All agriculture depends essentially on biodiversity. Irish agriculture has a plus point in that 90% of our land is grassland, which in itself is a good protector of soil and of soil biodiversity. Yet it is still threatened by a growing loss of biodiversity. Intensive farming can lead to a loss in important habitat like hedgerows. Intensive farming uses more pesticides and fertilisers, multiple cropping and heavy machinery. Less time is now spent tending to the land to make it fertile while changes in our climate are also adding to the loss.

Organic farming places a strong emphasis on environmentally friendly and sustainable farming practices, with particular concern for animal welfare.


Climate change, the energy agenda and biodiversity are increasingly impacting on forestry policies throughout the world. As forests are reservoirs of carbon, providers of habitats and sources of renewable fuel, the need for sustainable forest management has never been greater.

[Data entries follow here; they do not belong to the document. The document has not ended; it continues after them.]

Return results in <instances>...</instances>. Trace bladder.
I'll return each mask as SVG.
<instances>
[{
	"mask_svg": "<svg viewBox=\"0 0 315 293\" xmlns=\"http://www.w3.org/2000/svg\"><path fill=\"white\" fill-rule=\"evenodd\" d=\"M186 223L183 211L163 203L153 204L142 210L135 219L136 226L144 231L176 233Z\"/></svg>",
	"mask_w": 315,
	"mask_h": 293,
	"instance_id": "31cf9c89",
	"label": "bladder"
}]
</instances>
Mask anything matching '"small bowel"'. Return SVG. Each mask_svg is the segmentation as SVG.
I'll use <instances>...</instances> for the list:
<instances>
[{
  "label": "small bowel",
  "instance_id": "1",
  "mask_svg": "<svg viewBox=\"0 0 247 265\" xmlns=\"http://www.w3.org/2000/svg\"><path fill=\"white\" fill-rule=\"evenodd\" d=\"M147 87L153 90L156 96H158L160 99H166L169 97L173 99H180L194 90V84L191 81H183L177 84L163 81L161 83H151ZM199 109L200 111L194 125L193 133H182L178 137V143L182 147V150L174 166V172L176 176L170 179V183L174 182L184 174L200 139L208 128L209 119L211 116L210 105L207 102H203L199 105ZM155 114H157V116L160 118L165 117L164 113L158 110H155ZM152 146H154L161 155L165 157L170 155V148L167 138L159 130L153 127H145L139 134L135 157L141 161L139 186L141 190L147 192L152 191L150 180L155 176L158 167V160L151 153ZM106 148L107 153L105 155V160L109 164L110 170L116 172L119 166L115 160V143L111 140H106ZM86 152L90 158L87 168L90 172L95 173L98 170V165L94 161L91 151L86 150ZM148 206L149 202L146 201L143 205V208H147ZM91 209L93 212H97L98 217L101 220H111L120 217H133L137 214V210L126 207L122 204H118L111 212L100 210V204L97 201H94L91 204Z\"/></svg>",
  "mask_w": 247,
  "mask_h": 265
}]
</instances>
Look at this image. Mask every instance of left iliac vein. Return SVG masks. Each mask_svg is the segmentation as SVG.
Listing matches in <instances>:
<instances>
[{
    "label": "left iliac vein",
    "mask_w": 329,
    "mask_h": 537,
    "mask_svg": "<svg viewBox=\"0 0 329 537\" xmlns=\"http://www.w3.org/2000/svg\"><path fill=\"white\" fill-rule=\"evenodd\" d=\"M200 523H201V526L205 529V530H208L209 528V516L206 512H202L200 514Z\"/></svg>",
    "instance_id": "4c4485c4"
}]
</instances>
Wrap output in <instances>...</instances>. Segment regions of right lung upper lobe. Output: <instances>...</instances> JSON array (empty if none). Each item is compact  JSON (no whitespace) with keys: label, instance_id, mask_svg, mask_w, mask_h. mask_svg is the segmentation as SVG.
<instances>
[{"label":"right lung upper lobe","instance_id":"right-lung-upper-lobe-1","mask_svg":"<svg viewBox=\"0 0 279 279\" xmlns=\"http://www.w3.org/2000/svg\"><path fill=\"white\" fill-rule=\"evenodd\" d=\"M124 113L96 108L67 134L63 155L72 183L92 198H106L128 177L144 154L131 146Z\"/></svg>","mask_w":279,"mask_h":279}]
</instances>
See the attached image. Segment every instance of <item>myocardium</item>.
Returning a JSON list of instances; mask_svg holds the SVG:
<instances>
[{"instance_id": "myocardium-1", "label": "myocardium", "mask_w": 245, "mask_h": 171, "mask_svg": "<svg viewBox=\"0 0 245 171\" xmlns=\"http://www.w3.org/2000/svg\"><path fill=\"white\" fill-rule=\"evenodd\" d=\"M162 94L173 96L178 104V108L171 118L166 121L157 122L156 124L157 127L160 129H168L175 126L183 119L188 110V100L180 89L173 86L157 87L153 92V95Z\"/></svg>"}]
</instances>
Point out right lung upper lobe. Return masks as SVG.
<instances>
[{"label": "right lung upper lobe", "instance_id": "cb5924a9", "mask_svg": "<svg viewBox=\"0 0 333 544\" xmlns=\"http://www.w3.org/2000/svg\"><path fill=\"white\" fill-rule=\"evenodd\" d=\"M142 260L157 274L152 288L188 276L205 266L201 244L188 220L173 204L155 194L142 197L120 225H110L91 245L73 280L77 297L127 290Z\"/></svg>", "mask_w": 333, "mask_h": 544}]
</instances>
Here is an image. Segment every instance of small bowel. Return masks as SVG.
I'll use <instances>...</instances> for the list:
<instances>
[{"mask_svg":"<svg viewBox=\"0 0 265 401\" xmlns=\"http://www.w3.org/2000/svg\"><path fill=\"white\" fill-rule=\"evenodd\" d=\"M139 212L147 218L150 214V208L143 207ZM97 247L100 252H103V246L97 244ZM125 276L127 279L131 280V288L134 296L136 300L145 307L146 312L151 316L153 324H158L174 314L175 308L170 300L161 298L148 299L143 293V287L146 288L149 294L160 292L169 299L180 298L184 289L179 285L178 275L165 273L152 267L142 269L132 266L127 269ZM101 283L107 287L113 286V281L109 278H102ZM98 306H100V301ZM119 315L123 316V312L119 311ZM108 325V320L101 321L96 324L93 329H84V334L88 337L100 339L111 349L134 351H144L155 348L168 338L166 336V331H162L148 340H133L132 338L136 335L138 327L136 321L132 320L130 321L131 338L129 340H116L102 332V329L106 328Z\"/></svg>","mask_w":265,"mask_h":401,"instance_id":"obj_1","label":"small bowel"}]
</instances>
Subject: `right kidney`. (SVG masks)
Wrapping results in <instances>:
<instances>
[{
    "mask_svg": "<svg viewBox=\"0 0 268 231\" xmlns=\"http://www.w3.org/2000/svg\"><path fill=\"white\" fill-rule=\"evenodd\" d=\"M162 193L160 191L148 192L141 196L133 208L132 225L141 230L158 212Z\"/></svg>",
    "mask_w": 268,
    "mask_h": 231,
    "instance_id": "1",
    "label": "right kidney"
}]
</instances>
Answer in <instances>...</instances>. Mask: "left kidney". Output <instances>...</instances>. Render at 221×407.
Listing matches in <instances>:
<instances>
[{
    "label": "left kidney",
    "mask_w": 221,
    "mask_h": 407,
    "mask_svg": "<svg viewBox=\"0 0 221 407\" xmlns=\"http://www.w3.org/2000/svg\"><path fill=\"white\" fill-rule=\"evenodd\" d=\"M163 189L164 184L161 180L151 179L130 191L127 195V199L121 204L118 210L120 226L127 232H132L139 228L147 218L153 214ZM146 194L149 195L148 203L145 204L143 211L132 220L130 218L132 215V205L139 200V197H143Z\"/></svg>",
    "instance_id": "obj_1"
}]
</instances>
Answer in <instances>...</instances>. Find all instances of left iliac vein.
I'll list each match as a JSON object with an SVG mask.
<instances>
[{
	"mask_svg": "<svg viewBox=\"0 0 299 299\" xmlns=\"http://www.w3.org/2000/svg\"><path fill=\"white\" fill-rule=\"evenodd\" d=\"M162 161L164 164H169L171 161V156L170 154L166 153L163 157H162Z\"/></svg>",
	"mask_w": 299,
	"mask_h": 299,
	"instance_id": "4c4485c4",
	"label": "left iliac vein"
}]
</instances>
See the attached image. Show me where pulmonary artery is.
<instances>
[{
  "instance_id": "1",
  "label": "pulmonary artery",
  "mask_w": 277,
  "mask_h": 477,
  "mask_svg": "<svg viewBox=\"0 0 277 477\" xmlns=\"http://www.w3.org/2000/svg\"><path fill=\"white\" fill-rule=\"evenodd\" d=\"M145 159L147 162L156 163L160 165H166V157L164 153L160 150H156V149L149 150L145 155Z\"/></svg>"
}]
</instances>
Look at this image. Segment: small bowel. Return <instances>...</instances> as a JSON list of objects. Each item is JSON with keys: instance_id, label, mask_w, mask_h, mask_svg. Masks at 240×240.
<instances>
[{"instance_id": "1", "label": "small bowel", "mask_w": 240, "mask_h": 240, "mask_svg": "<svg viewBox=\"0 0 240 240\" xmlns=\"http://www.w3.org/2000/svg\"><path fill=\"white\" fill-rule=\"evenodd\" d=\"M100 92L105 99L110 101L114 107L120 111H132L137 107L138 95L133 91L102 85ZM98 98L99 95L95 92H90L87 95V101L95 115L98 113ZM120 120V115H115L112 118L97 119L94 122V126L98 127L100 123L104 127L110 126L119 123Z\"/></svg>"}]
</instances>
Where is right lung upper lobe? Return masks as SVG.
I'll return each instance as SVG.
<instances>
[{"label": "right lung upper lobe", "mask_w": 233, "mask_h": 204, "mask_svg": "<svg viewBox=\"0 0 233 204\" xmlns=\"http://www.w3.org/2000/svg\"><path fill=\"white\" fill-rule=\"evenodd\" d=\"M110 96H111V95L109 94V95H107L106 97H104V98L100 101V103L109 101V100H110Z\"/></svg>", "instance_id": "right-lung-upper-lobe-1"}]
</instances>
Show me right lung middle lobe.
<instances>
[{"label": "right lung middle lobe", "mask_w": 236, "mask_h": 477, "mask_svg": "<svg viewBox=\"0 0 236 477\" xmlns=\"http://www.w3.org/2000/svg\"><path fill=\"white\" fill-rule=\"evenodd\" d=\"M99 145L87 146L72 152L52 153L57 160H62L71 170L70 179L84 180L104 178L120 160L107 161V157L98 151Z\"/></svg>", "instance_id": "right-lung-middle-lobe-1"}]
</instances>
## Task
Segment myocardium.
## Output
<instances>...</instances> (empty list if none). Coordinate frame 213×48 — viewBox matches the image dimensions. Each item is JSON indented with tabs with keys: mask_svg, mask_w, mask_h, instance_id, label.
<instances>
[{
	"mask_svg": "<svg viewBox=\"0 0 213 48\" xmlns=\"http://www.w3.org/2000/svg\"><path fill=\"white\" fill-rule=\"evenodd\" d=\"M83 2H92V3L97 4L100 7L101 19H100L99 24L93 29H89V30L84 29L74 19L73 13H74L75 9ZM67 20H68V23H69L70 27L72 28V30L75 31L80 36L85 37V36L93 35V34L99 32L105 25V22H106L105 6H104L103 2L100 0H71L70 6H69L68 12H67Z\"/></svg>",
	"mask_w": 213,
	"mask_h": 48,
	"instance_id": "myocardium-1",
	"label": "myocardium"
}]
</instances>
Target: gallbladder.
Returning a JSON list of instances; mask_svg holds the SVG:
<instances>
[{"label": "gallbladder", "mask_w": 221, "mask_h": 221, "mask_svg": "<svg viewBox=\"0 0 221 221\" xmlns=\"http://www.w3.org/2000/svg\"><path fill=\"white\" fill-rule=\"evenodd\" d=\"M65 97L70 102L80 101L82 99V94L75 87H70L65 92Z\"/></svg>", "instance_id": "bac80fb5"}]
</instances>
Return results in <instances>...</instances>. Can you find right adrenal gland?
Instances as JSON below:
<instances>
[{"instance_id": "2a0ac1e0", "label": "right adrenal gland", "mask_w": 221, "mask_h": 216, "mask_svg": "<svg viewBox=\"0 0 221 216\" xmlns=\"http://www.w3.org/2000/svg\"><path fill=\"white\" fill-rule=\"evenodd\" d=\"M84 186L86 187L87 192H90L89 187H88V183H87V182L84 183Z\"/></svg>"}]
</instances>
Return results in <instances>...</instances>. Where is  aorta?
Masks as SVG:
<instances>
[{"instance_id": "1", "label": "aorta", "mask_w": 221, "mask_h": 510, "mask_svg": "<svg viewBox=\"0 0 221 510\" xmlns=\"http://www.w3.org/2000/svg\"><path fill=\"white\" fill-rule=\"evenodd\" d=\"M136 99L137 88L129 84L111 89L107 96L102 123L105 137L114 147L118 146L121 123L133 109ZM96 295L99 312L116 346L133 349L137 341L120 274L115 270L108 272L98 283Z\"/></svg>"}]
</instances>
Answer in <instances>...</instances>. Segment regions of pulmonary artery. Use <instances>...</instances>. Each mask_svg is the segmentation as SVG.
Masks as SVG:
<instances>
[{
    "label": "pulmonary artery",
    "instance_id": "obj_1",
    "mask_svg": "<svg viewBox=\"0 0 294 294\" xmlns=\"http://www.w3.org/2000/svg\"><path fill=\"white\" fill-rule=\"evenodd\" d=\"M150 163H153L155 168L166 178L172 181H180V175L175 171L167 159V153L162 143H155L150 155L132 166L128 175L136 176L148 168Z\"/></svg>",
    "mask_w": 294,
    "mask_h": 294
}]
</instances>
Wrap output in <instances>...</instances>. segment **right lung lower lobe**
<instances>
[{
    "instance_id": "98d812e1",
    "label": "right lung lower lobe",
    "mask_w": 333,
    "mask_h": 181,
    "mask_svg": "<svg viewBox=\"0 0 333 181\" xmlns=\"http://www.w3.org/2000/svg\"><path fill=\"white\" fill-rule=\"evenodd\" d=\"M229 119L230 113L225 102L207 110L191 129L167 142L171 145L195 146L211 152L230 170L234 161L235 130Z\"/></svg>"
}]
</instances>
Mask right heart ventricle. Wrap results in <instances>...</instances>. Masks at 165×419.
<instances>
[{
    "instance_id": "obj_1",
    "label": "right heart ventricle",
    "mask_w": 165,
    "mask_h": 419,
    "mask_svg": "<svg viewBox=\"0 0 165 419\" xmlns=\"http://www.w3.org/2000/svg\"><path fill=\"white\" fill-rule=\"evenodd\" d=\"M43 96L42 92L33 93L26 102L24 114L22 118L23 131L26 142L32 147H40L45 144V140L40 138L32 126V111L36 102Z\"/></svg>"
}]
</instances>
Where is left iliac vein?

However, forest biodiversity is increasingly threatened as a result of deforestation, fragmentation, climate change, conversion to agricultural land, overgrazing and pollution.

In Ireland, The Draft Forestry Programme 2014-2020 is focused on how best to conserve and enhance biodiversity in Irish forests, through appropriate planning, conservation and management. It requires approximately 15% of the forest area to be treated with particular regard to biodiversity. For more information, read the report here.  


Freshwater and marine habitats face similar threats, yet there are some differences regarding the severity of each threat. Overfishing of certain species like cod is having an effect on their numbers. Other threatening elements include disturbance of an estuary (including dredging and dumping), agricultural runoff, industrial pollution and exploitation of spawning adult fish as bait. Climate change leading to rising water temperatures also has a negative effect.